GOA7: Quick update

May 20th, 2022

I’m making good progress on GOA7–the book. Barring huge disruptions in the next few weeks–not a safe bet–it should be ready (and the dataset published) in early June. Possibly even very late May, but don’t quote me on that. (Then, after resting for a couple of days, comes the subject book.)

I don’t include political commentary in the book, but not because I don’t have feelings, politics in this case being the politics of OA publishing and funding. So there won’t be any notes on the subversion of the OA vision by Big Publishers, even if the potential revenue from author-side fees did increase by nearly half a billion dollars from 2020 to 2021 (to roughly one and three quarters billion).

And “Big Publishers” is a tricky term in this case: MDPI, not a traditional publisher at all, appears to have taken in around $540 million in 2021–up more than $200 million from 2020 (partly by publishing a lot more articles, partly by a $255 increase in average cost per article). MDPI now publishes more DOAJ-listed OA articles than all of the Holtzbrinck Group (Springer, Nature, Frontiers, BMC).

But the book is, as usual, mostly lots of tables and graphs with limited commentary–describing what is, not what I think it should be.

Enough for now. Back to the book.

GOA7: Preliminary baseline

May 5th, 2022

I believe I’ve now completed the online work for Gold Open Access 2016-2021 (GOA7), to be followed by a day or three of consistency/typo checking, a few days of adding data (persistent DOAJ urls for ongoing work, GOA6 fees and status for comparisons, and various columns of derived data), and several weeks of massaging data and preparing the book. Current hope is mid- to late June for the main book and figshare dataset, a few weeks later for the new “long tail” country book. I’m nearly certain the main book will not be ready in May, and it’s possible that emergencies and problems could push it into July, but “sometime in June” is probable.

So where do things stand, with the understanding that consistency checks may cause numbers to shift very slightly?

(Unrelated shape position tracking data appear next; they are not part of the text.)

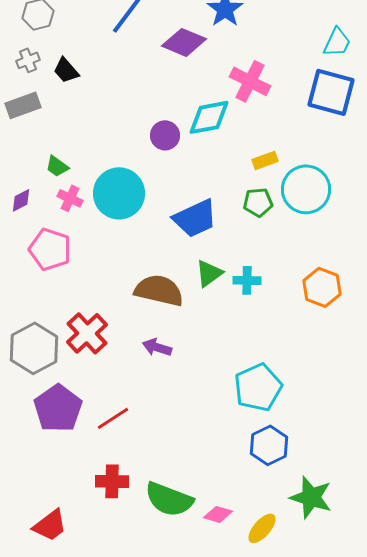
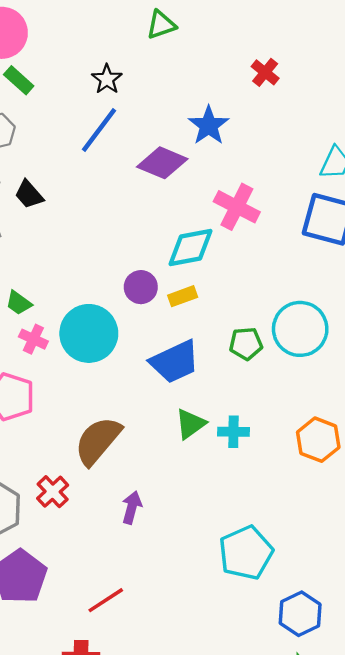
purple circle: (165, 135) -> (141, 287), moved
yellow rectangle: (265, 160) -> (183, 296), moved
brown semicircle: (159, 290) -> (98, 441), moved, turned -63
red cross: (87, 333) -> (53, 492), size x0.7
purple arrow: (157, 347) -> (132, 508), turned 88
red line: (113, 418) -> (106, 600), moved
blue hexagon: (269, 445) -> (300, 614), moved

Refining Problematic-Journal Coding

Last year, the xm (malware) and xx (unavailable/unworkable) codes included journals with the same problem for two or more years, which were excluded, and those where it was new, which were included.

This year, I refined the coding–adding a few new codes, all of which result in exclusion from the overall study:

  • x2: xm in one year, xx in another. One journal, no 2021 articles.
  • xm2: Malware this year and last. 383 journals (of which 47 come from Brazil, 276 from Indonesia, and 23 from Ukraine), of which DOAJ says 193 had 2021 articles, a total of 5,367 2021 articles.
  • xmi: Malware this year and no articles later than 2019. Nine journals.
  • xo: No longer in DOAJ. 119 journals and problematic in some other way.
  • xx2: unavailable/unworkable this year and last. Twenty journals, two with 2021 articles (22 articles).
  • xxi: unavailable and with no DOAJ-listed articles since 2019. 27 journals.

So the excluded page in the eventual Figshare spreadsheet will include 658 journals (including 89 xd and 10 non-OA journals)–about 160 more than last year, but 119 of those are no longer in DOAJ, so this is actually an improvement.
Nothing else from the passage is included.